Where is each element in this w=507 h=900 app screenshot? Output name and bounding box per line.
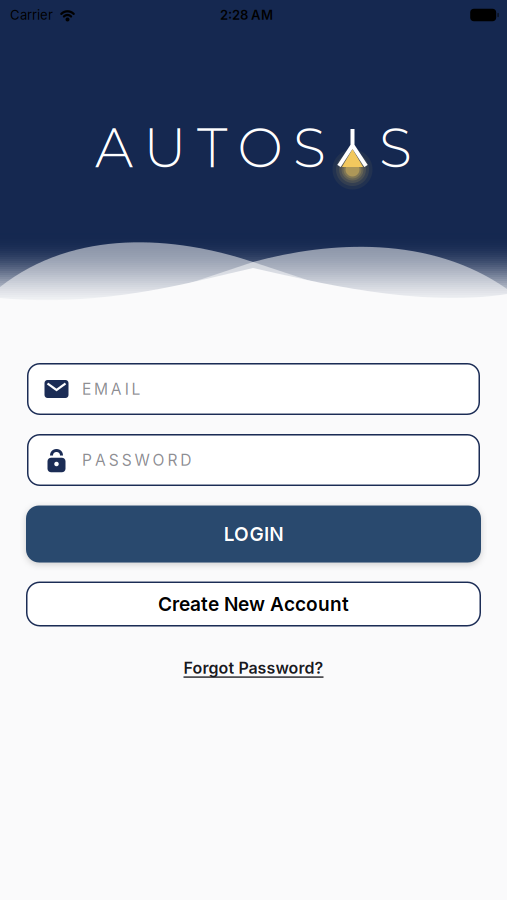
staticText: I [125, 380, 129, 398]
staticText: A [95, 451, 106, 470]
staticText: W [135, 451, 150, 470]
staticText: O [152, 451, 164, 470]
staticText: L [132, 380, 141, 398]
staticText: D [180, 451, 191, 470]
staticText: M [94, 380, 108, 398]
staticText: S [109, 451, 119, 470]
button[interactable]: E [27, 363, 480, 415]
button[interactable]: Create New Account [26, 582, 481, 626]
button[interactable]: P [27, 434, 480, 486]
staticText: O [238, 115, 282, 181]
staticText: Forgot Password? [184, 658, 324, 678]
staticText: A [111, 380, 122, 398]
staticText: A [95, 115, 133, 181]
staticText: S [293, 115, 326, 181]
staticText: T [197, 115, 227, 181]
staticText: Create New Account [158, 592, 349, 616]
button[interactable]: Forgot Password? [184, 658, 324, 678]
staticText: Carrier [10, 7, 53, 23]
staticText: S [379, 115, 412, 181]
staticText: E [82, 380, 91, 398]
button[interactable]: LOGIN [26, 506, 481, 562]
staticText: LOGIN [224, 522, 283, 546]
staticText: P [82, 451, 92, 470]
staticText: U [144, 115, 186, 181]
staticText: R [167, 451, 177, 470]
staticText: S [122, 451, 132, 470]
staticText: 2:28 AM [220, 7, 273, 23]
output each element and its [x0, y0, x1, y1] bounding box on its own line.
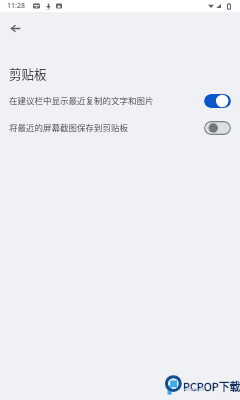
staticText: 剪贴板: [9, 64, 47, 82]
button[interactable]: 将最近的屏幕截图保存到剪贴板: [0, 113, 240, 140]
button[interactable]: Off: [204, 121, 231, 135]
button[interactable]: Back: [5, 18, 25, 38]
staticText: 将最近的屏幕截图保存到剪贴板: [9, 121, 198, 133]
staticText: PCPOP下载: [183, 378, 240, 394]
button[interactable]: On: [204, 94, 231, 108]
staticText: 在建议栏中显示最近复制的文字和图片: [9, 94, 198, 106]
button[interactable]: 在建议栏中显示最近复制的文字和图片: [0, 86, 240, 113]
staticText: PCPOP.COM.CN: [184, 388, 205, 392]
staticText: 11:28: [7, 1, 25, 11]
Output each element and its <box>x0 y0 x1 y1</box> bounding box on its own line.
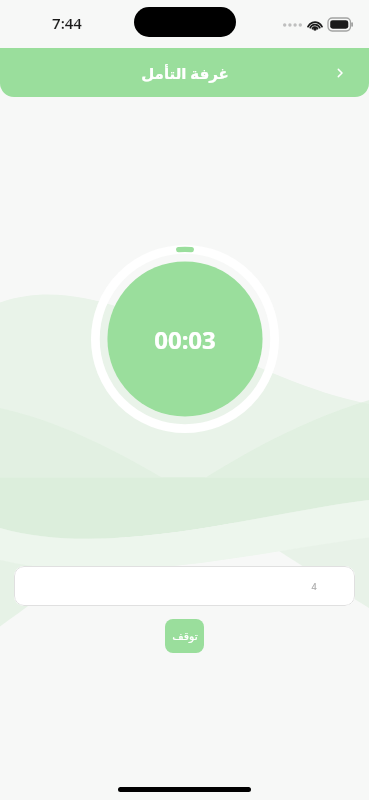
other: Next <box>331 64 349 82</box>
staticText: توقف <box>172 630 198 643</box>
button[interactable]: توقف <box>165 619 204 653</box>
staticText: غرفة التأمل <box>141 63 229 83</box>
button[interactable]: Meditation timer <box>91 245 279 433</box>
staticText: 7:44 <box>52 13 82 33</box>
staticText: 00:03 <box>154 323 216 356</box>
staticText: 4 <box>311 580 317 592</box>
button[interactable]: غرفة التأمل <box>0 48 369 97</box>
button[interactable]: 4 <box>14 566 355 606</box>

- [Exercise goal] I need the lines from the one containing "output each element and its [x0, y0, x1, y1]" through the end of the records retyped exactly, with the pictures left out.

- [Exercise response]
output each element and its [x0, y0, x1, y1] bounding box on its own line.
staticText: 剪贴板: [9, 64, 47, 82]
button[interactable]: 将最近的屏幕截图保存到剪贴板: [0, 113, 240, 140]
button[interactable]: Off: [204, 121, 231, 135]
button[interactable]: Back: [5, 18, 25, 38]
staticText: 将最近的屏幕截图保存到剪贴板: [9, 121, 198, 133]
staticText: PCPOP下载: [183, 378, 240, 394]
button[interactable]: On: [204, 94, 231, 108]
staticText: 在建议栏中显示最近复制的文字和图片: [9, 94, 198, 106]
button[interactable]: 在建议栏中显示最近复制的文字和图片: [0, 86, 240, 113]
staticText: PCPOP.COM.CN: [184, 388, 205, 392]
staticText: 11:28: [7, 1, 25, 11]
Output each element and its <box>x0 y0 x1 y1</box> bounding box on its own line.
other: Next <box>331 64 349 82</box>
staticText: توقف <box>172 630 198 643</box>
button[interactable]: توقف <box>165 619 204 653</box>
staticText: غرفة التأمل <box>141 63 229 83</box>
button[interactable]: Meditation timer <box>91 245 279 433</box>
staticText: 7:44 <box>52 13 82 33</box>
staticText: 00:03 <box>154 323 216 356</box>
staticText: 4 <box>311 580 317 592</box>
button[interactable]: غرفة التأمل <box>0 48 369 97</box>
button[interactable]: 4 <box>14 566 355 606</box>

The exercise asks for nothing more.